* PROBLEM
Where the line containing "Available in store" appears in the records below, begin there and repeat each line exactly through the final one, dropping all pictures.

Saved entries
######

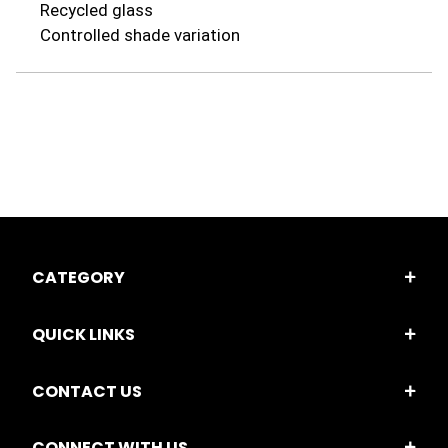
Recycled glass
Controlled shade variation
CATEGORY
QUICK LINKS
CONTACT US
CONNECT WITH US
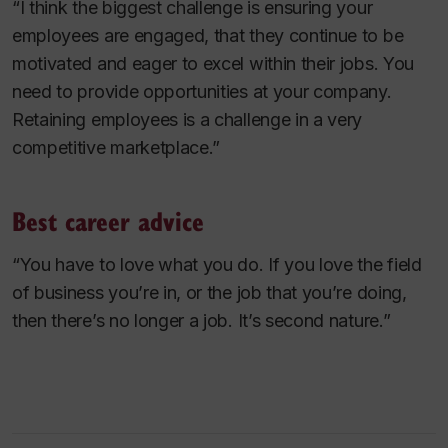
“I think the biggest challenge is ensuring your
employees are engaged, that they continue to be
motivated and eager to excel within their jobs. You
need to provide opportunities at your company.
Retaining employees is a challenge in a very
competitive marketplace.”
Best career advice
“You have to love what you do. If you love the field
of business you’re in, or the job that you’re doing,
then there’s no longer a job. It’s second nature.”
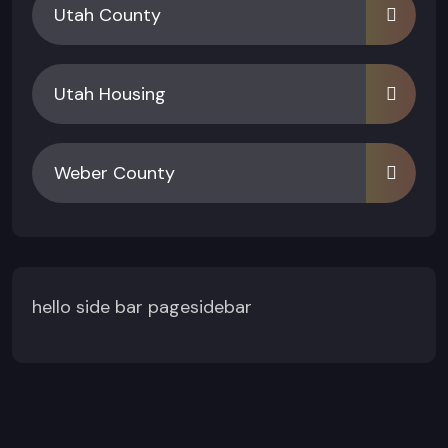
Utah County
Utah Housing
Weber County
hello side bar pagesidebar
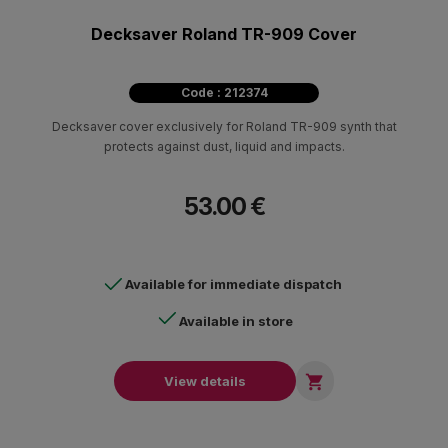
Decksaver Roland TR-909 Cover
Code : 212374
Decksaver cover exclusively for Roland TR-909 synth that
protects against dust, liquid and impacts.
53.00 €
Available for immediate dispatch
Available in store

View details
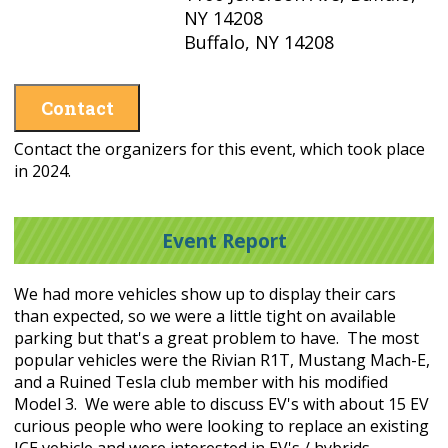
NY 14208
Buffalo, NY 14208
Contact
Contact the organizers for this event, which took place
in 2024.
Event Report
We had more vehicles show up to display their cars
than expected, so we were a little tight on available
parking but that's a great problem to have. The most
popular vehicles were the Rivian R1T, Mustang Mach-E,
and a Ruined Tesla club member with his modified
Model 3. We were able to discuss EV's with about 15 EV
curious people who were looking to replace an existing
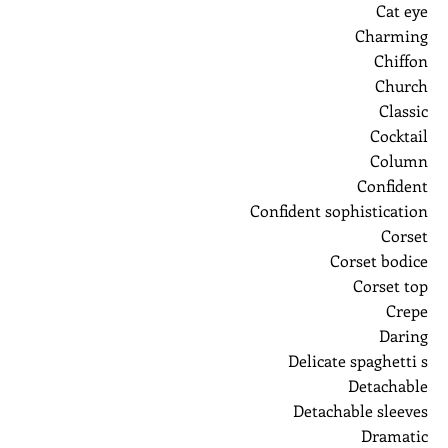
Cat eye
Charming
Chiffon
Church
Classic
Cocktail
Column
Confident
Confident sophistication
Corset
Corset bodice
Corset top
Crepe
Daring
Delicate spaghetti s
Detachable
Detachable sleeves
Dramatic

######

* SOLUTION TO THIS PROBLEM
Available in store

View details
NY 14208
Buffalo, NY 14208
Contact
Contact the organizers for this event, which took place
in 2024.
Event Report
We had more vehicles show up to display their cars
than expected, so we were a little tight on available
parking but that's a great problem to have. The most
popular vehicles were the Rivian R1T, Mustang Mach-E,
and a Ruined Tesla club member with his modified
Model 3. We were able to discuss EV's with about 15 EV
curious people who were looking to replace an existing
Cat eye
Charming
Chiffon
Church
Classic
Cocktail
Column
Confident
Confident sophistication
Corset
Corset bodice
Corset top
Crepe
Daring
Delicate spaghetti s
Detachable
Detachable sleeves
Dramatic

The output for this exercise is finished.